Gleichzeitig dürfe man aber nicht vergessen, dass eine gesellschaftliche Spaltung in den USA schon vor Trump existierte, so der Experte: “Hier diagnostizieren Politikwissenschaftler insbesondere in den vergangenen 20 Jahren eine zunehmende Polarisierung, das heißt ein Auseinanderdriften der politischen Positionen und eine Schwächung der politischen Mitte.“ Diese Tendenzen hätten sich mit dem Aufkommen der “Tea Party“ - Bewegung und der darauffolgenden Fundamentalopposition gegen Präsident Obama durch die Republikanische Partei nach den Zwischenwahlen von 2010 nochmals verstärkt, sagt Böller.

Allerdings heize Donald Trump durch eine Vielzahl falscher Behauptungen die politische Spaltung des Landes weiter an, sagt der Politikwissenschaftler. “Dazu zählte bereits die Verbreitung der Verschwörungstheorie, nach der Barack Obama nicht in den USA geboren und damit kein legitimer Präsident sei. Auch als Präsident hat Trump immer wieder nachweisbar gelogen. Hinzu kommt, dass Trump in Krisensituationen keine erkennbaren Versuche unternommen hat, gesellschaftliche Gräben zu überwinden“, sagt Böller.

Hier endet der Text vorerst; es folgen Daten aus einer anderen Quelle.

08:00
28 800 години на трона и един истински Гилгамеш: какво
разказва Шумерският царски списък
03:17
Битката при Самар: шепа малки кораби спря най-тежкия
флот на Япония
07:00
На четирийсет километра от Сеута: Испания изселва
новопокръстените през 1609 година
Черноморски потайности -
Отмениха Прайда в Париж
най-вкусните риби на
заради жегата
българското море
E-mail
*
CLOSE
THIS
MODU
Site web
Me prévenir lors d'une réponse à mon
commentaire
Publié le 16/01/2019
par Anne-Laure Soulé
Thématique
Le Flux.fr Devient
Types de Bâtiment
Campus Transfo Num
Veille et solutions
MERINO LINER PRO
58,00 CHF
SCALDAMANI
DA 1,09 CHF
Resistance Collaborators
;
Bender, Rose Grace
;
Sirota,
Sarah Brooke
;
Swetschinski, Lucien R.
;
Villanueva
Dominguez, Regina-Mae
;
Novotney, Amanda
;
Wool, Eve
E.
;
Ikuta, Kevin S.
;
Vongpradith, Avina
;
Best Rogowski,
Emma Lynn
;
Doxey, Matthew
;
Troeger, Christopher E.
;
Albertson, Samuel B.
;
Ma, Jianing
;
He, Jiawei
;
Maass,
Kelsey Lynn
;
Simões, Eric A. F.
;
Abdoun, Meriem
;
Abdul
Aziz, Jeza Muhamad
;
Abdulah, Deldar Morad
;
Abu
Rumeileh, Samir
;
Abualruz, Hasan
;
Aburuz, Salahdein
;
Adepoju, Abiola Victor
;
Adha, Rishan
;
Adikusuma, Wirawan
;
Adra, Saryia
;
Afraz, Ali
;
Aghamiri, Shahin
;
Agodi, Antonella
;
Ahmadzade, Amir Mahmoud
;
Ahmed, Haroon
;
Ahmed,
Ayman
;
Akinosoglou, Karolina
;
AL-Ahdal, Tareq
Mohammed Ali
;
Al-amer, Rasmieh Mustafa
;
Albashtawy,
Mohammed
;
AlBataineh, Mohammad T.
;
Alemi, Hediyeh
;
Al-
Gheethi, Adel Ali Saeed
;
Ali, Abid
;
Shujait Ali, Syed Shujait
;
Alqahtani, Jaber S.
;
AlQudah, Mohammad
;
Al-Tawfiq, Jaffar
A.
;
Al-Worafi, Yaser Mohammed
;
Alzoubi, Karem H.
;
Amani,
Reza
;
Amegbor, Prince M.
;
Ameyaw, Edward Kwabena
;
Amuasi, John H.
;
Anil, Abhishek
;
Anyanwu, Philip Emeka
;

Beispiele hierfür seien Trumps Reaktion auf die Proteste nach dem Tod von George Floyd, als der Präsident mit dem Einsatz des Militärs drohte, statt die zugrundeliegende Problematik rassistisch motivierter Polizeigewalt oder andere Aspekte des strukturellen Rassismus in den USA zu thematisieren, so der USA-Experte. Auch Trumps Reaktion auf die Corona-Pandemie ist nach Auffassung von Böller durch den Versuch geprägt, die Krise parteipolitisch zu instrumentalisieren. “So kritisierte der Präsident etwa demokratische Gouverneure für ihr Krisenmanagement, hinterfragte Experten überparteilicher Institutionen wie den führenden Epidemiologen Anthony Fauci und unternahm insgesamt keinen Versuch, die Nation angesichts einer massiven Zahl an Toten durch das Virus zu trösten bzw. zu versöhnen.“

George Weinberg über Sterberate in den USA

George Weinberg will in einem unserer Einspielfilme einen Fehler entdeckt haben. Es stimme nicht, dass es in den USA – bezogen auf die Einwohnerzahl - die meisten Sterbefälle gibt.

Das aber hat unser Einspielfilm nie behauptet. In unserem Einspielfilm zeigen wir Donald Trump, der sagt: “And we have just about the lowest mortality rate.” (“Wir haben nahezu die niedrigste Sterberate.“) Dann sagt die Sprecherin in unserem Film: „Das ist falsch! Die USA zählen zu den Ländern, in denen es im Verhältnis zur Einwohnerzahl die meisten Corona-Sterbefälle gibt – sagt die Johns-Hopkins-Universität.“ Betrachtet man nämlich die Todesfälle im Zusammenhang mit Corona im Verhältnis zu 100.000 Einwohnern, so lagen die USA zum Zeitpunkt der Rede von Donald Trump (14.7.2020) nach Angaben der Forscher weltweit an neunter Stelle von mehr als 150 aufgelisteten Ländern. Auf 100.000 Einwohner entfielen statistisch betrachtet am 14.07.2020 41,45 Todesfälle. Zum Vergleich: Deutschland beklagte zu diesem Zeitpunkt 10,94 Corona-Tote pro 100.000 Einwohner.

Nach aktuellstem Stand (25.08.20) liegen die USA auf dieser Liste auf Rang elf. Laut Johns Hopkins - Universität sind inzwischen 54,18 Menschen pro 100.000 Einwohnern im Zusammenhang mit Corona verstorben. In Deutschland stieg die Zahl auf 11,19 pro 100.000 Einwohner.

Anmerkung der Redaktion: Wir haben diesen Faktencheck um Zahlen vom 14.07.20 ergänzt, weil Trump sich in seiner Rede am 14.07.20, die wir in unserem Einspielfilm in Auszügen zeigen, auf die damals aktuellen Zahlen bezogen hatte.

George Weinberg über Arbeitslose in schwarzer Bevölkerung

George Weinberg sagt, noch nie in den vergangenen 60 Jahren sei die Arbeitslosigkeit unter den Afroamerikanern so niedrig gewesen, wie unter Donald Trump. Hat er Recht?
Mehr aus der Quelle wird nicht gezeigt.